New Brunswick Announces New Royalty Structure
The New Brunswick provincial government has unveiled a new royalty structure intended to lure oil and gas companies to the province.
Under the new system, operators will pay a 4% basic royalty based on the wellhead price, or a 2% minimum tax on gross revenues, whichever is greater. Once a well turns profitable, the province will also receive a 25% royalty from the profits.
Operators paid a 10% royalty based on the wellhead price under the former system.
“New Brunswick continues to be a largely unexplored region, with companies still trying to determine if there is a viable resource to extract,” Energy and Mines Minister Craig Leonard said Monday. “As a government, we have to strike a balance between encouraging investment and making sure that New Brunswickers receive the most possible from our resources.”
Leonard added that the provincial government believes revenue generated under the new royalty system will be about 50% higher over the lifespan of a drilling project.
“The current model is simply not competitive with other jurisdictions in terms of investment incentives, and also fails to earn the best possible return on the resource for the province,” Leonard said. “The [new] model provides the industry with a framework where investments can be recouped quickly and allow for profits to be earned earlier in the life of a project.
“Once a project’s total revenues start exceeding total expenses, the province will receive a significant share of those profits.”

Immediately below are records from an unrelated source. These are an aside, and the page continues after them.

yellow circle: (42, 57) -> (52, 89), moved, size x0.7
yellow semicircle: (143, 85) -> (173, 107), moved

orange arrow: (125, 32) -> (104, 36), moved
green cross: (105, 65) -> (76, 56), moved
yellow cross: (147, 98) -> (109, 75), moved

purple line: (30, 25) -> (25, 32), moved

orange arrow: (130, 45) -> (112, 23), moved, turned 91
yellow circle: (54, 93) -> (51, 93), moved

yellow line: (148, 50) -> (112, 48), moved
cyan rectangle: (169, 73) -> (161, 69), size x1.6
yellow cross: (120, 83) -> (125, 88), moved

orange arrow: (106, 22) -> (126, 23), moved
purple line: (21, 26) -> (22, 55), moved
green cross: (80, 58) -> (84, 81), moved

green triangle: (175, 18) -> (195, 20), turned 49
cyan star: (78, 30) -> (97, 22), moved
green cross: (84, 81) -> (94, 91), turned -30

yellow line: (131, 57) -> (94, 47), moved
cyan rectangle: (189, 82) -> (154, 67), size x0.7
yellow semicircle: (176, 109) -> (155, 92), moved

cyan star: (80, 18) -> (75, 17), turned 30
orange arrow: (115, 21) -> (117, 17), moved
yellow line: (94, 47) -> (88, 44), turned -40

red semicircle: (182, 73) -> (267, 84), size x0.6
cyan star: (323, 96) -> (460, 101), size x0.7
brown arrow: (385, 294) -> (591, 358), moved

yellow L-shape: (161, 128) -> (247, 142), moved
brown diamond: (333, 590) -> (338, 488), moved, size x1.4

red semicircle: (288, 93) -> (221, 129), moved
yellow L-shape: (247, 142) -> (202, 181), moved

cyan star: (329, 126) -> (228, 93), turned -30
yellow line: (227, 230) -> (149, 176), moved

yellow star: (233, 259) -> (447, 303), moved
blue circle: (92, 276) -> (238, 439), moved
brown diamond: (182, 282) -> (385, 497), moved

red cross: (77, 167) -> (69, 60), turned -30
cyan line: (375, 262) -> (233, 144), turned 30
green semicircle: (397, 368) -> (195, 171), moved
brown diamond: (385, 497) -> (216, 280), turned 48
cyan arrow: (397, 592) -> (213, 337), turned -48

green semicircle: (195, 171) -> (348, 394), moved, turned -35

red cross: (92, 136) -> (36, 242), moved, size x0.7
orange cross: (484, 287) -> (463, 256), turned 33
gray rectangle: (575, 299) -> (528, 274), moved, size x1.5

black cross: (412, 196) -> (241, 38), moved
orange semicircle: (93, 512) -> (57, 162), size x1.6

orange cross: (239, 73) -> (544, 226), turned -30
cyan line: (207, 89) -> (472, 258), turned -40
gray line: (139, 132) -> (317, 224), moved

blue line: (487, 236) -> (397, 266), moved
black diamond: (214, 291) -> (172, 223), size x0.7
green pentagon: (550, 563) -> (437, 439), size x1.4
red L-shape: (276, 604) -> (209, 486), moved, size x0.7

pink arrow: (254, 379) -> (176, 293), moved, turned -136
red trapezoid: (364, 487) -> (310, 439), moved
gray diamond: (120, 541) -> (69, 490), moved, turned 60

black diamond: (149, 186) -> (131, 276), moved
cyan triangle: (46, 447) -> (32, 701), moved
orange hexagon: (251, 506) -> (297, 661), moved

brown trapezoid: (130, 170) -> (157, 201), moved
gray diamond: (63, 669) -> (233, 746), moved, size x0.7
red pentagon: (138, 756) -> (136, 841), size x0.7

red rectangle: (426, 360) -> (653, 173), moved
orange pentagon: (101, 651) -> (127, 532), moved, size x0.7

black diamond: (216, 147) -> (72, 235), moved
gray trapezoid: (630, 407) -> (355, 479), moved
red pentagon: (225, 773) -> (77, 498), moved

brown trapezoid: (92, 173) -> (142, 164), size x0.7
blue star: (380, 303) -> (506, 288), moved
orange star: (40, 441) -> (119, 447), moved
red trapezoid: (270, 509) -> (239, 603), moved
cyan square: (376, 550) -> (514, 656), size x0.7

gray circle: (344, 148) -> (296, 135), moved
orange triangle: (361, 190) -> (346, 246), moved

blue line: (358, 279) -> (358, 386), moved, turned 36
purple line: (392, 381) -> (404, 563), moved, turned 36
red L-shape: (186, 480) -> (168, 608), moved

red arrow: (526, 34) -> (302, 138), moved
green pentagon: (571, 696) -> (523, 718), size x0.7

The province’s Department of Energy and Mines said the revised royalty structure was based on nearly two years of research and analysis by it, the Department of Finance and a variety of stakeholders, including First Nations.
New Brunswick is home to the prospective Frederick Brook Shale, but current production is only a small portion of Canada’s total.
According to estimates from Canada’s National Energy Board in October, marketable natural gas production from the province will average 424,083 cubic meters/day (15.0 MMcf/d) in 2013. By comparison, the estimated national average for the year is 380.1 million cubic meters/day (13.4 Bcf/d).